The second thing is making sure it is of good quality.
FASTQ Files
Let’s first explore the FASTQ file.
Try these commands.
less -S raw_reads/NA12878/NA12878_CBW_chr1_R1.fastq.gz
These are FASTQ files.
1. Could you describe the FASTQ format?
Solution (click here)
There is four lines for each read:
- Header 1
- DNA sequence
- Header 2
- Quality values
zcat raw_reads/NA12878/NA12878_CBW_chr1_R1.fastq.gz | head -n4
zcat raw_reads/NA12878/NA12878_CBW_chr1_R2.fastq.gz | head -n4
2. What was special about the output and why was it like like? :::: {.callout title=“Solution (click here)”type=“gray” style=“subtle” icon=“true” collapsible=“true”}
It's the same header with a /1 or /2 towards the end. Meaning these are paired data.
::::
You could also count the reads.
zgrep -c "^@SN1114" raw_reads/NA12878/NA12878_CBW_chr1_R1.fastq.gz
We found 56512 reads.
3. Why shouldn’t you just do?
zgrep -c "^@" raw_reads/NA12878/NA12878_CBW_chr1_R1.fastq.gz
Solution (click here)
Because the ASCII quality character has @ as a valid value. If the quality line starts with this character you'll count it as a read.
By this method 82325 counts are found!
Quality
We can’t look at all the reads. Especially when working with whole genome 30x data. You could easilly have Billions of reads.
Tools like FastQC and BVATools readsqc can be used to plot many metrics from these data sets.
Let’s look at the data:
mkdir -p originalQC/NA12878/
java -Xmx1G -jar ${BVATOOLS_JAR} readsqc \
--read1 raw_reads/NA12878/NA12878_CBW_chr1_R1.fastq.gz \
--read2 raw_reads/NA12878/NA12878_CBW_chr1_R2.fastq.gz \
--threads 2 --regionName ACTL8 --output originalQC/NA12878/
Open the images
1. What stands out in the graphs?
Solution (click here)
Of the raw data we see that:
- Some reads have 3' ends.
All the generated graphics have their uses. This being said, 2 of them are particularly useful to get an overal picture of how good or bad a run went.
These are the Quality box plots

and the nucleotide content graphs.

The Box plot shows the quality distribution of your data. The Graph goes > 100 because both ends are appended one after the other.
The quality of a base is computated using the Phread quality score.

The formula outputs an integer that is encoded using an ASCII table.
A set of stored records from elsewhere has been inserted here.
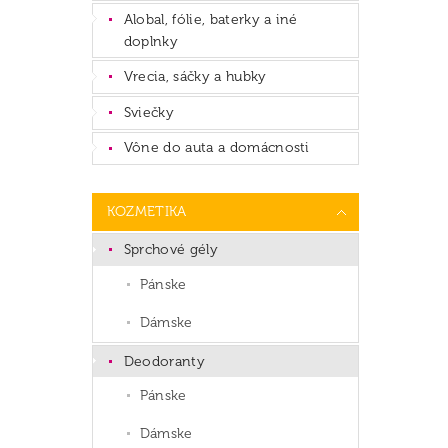
Alobal, fólie, baterky a iné
doplnky
Vrecia, sáčky a hubky
Sviečky
Vône do auta a domácnosti
KOZMETIKA
Sprchové gély
Pánske
Dámske
Deodoranty
Pánske
Dámske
The way the lookup is done is by taking the the phred score adding 33 and using this number as a lookup in the table. The Wikipedia entry for the FASTQ format has a summary of the varying values.
Older illumina runs were using phred+64 instead of phred+33 to encode their fastq files.
Trimming
After this careful analysis of the raw data we see that
- Some reads have bad 3’ ends.
- No read has adapter sequences in it.
Although nowadays this doesn’t happen often, it does still happen. In some cases, miRNA, it is expected to have adapters. Since they are not part of the genome of interest they should be removed if enough reads have them.
To be able to remove adapters and low qualtity bases, we will use Trimmomatic.
The adapter file is already in your reference folder.
We can look at the adapters
cat adapters.fa
1. Why are there 2 different ones?
Solution (click here)
Because both ends of the fragment don't have the same adapter.
Let’s try removing them and see what happens.
mkdir -p reads/NA12878/
java -Xmx2G -cp $TRIMMOMATIC_JAR org.usadellab.trimmomatic.TrimmomaticPE -threads 2 -phred33 \
raw_reads/NA12878/NA12878_CBW_chr1_R1.fastq.gz \
raw_reads/NA12878/NA12878_CBW_chr1_R2.fastq.gz \
reads/NA12878/NA12878_CBW_chr1_R1.t20l32.fastq.gz \
reads/NA12878/NA12878_CBW_chr1_S1.t20l32.fastq.gz \
reads/NA12878/NA12878_CBW_chr1_R2.t20l32.fastq.gz \
reads/NA12878/NA12878_CBW_chr1_S2.t20l32.fastq.gz \
ILLUMINACLIP:adapters.fa:2:30:15 TRAILING:20 MINLEN:32 \
2> reads/NA12878/NA12878.trim.out
cat reads/NA12878/NA12878.trim.out
2. What does Trimmomatic says it did?
Solution (click here)
Of the 56512 input pairs:
- 99.92% were kept
- 0.06% had only a valid read1
- 0.02% had only a valid read2
- None were fully discarded
Let’s look at the graphs now
mkdir -p postTrimQC/
java -Xmx1G -jar ${BVATOOLS_JAR} readsqc \
--read1 reads/NA12878/NA12878_CBW_chr1_R1.t20l32.fastq.gz \
--read2 reads/NA12878/NA12878_CBW_chr1_R2.t20l32.fastq.gz \
--threads 2 --regionName ACTL8 --output postTrimQC/
** 3. How does it look now?**
Solution (click here)
It looks better, but there is still some medium-low quality bases that remain.
** 4. Could we have done a better job?**
Solution (click here)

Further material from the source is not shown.